Back in July, music journalist and guest of episode 26, Craig Havighurst, tweeted a link that caught my eye.
It was to a song from the then recently-released Jayhawks record, XOXO. The album cover drew me in, a painting of a young woman, bobbed auburn hair, sitting on the floor, skirted knees bent to her side with records scattered in front of her. Cindy Sherman came to mind.
“Yeah, the room is closing in,” it begins. “The air is getting thicker. It’s hard for me to breathe.” An then, “All the writing’s on the wall, but we refuse to read it, heads buried in the sand.”
The lyrics are fitting. But, you have to listen to understand the tweet – to hear the reason for the “wow.”
Before, I appreciated the Jayhawks from afar, but I had never bothered to listen closely. I listened very closely to this record, over and again.
Some of my favorite musicians released great music in 2020.
Among them, Jason Isbell and Jeff Tweedy. The year also brought a couple reissues for me to get excited about. Not least among them was a five-record set of “demos, outtakes, an in-store live set, at Tower Records, and a remastered version of the original release of Summerteeth.
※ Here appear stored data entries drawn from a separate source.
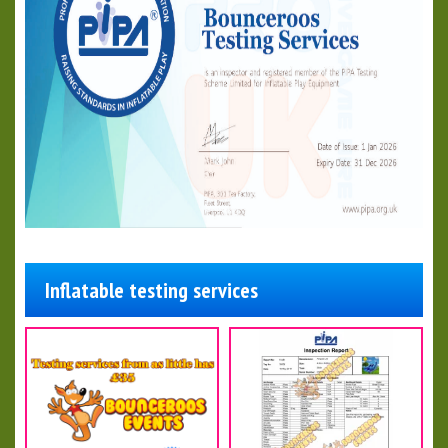
Inflatable testing services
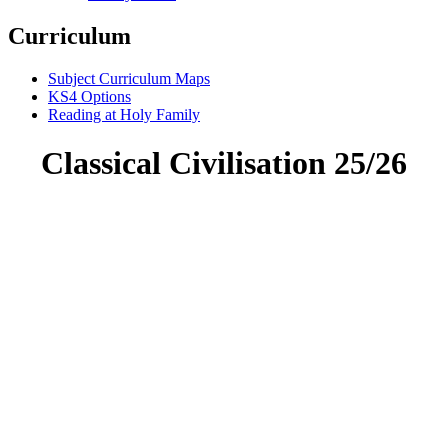
Curriculum
Subject Curriculum Maps
KS4 Options
Reading at Holy Family
Classical Civilisation 25/26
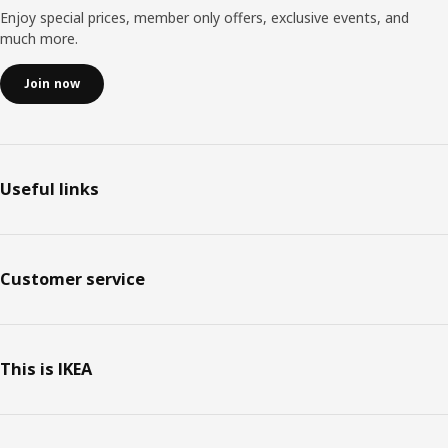
Enjoy special prices, member only offers, exclusive events, and
much more.
Join now
Useful links
Customer service
This is IKEA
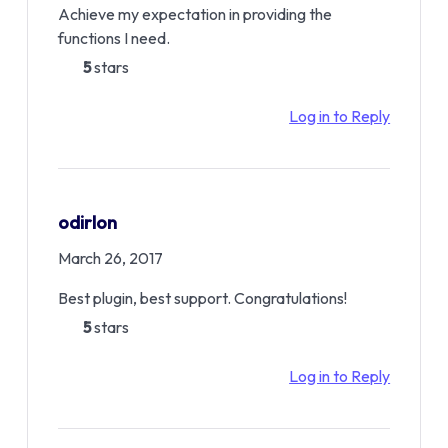
Achieve my expectation in providing the
functions I need.
5
stars
Log in to Reply
odirlon
March 26, 2017
Best plugin, best support. Congratulations!
5
stars
Log in to Reply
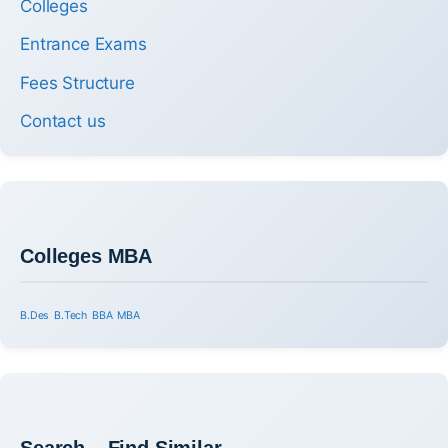
Colleges
Entrance Exams
Fees Structure
Contact us
Colleges MBA
B.Des
B.Tech
BBA
MBA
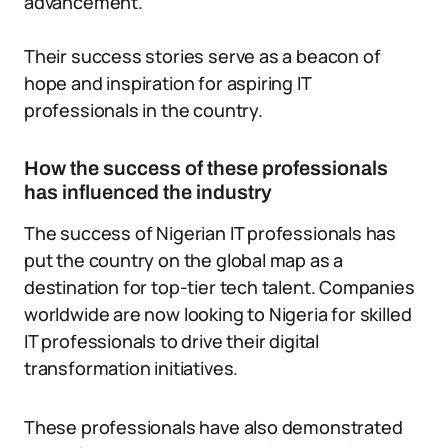
advancement.
Their success stories serve as a beacon of
hope and inspiration for aspiring IT
professionals in the country.
How the success of these professionals
has influenced the industry
The success of Nigerian IT professionals has
put the country on the global map as a
destination for top-tier tech talent. Companies
worldwide are now looking to Nigeria for skilled
IT professionals to drive their digital
transformation initiatives.
These professionals have also demonstrated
It’s the record that, nearly 20 years ago, lured me to Wilco the way XOXO lured me to the Jayhawks in 2020. And, as I sit here, I await the 10th anniversary edition of my Black Keys favorite, Brothers. But, start to finish, this is my favorite record of the year, and one I will listen to for many more.
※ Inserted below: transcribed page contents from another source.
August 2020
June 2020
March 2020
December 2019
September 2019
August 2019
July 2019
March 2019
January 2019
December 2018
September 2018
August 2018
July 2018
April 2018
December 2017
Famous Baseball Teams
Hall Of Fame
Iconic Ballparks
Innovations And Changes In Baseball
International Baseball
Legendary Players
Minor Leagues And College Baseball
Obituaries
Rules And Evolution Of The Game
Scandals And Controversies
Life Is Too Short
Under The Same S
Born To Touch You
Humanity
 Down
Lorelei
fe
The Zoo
It’s songs offer images or small-town escapes, a stripper’s woe, the young homosexual in the socialite’s orbit, little victories, the nagging impulse to call the girl who ripped out your heart and stomped on it, and many more. Living in a Bubble is the tune that stands out most to me. It tackles the subject matter of Homecoming in a slightly more upbeat tone.
The songs, their sequencing, and the lyrical stories they tell to great music stand out every bit as much as the Duncan Hannah painting on the cover. That pre-flower power girl in her waning teens who Hannah depicted in his piece, “The British Invasion,” stares out from that living room floor, perhaps into the future. To her, the idea of the year 2020 bring to mind Buck Rogers or Flash Gordon. She could have no idea what a shitty year it was to be. Or, that this record, of which she is emblematic, would make it better.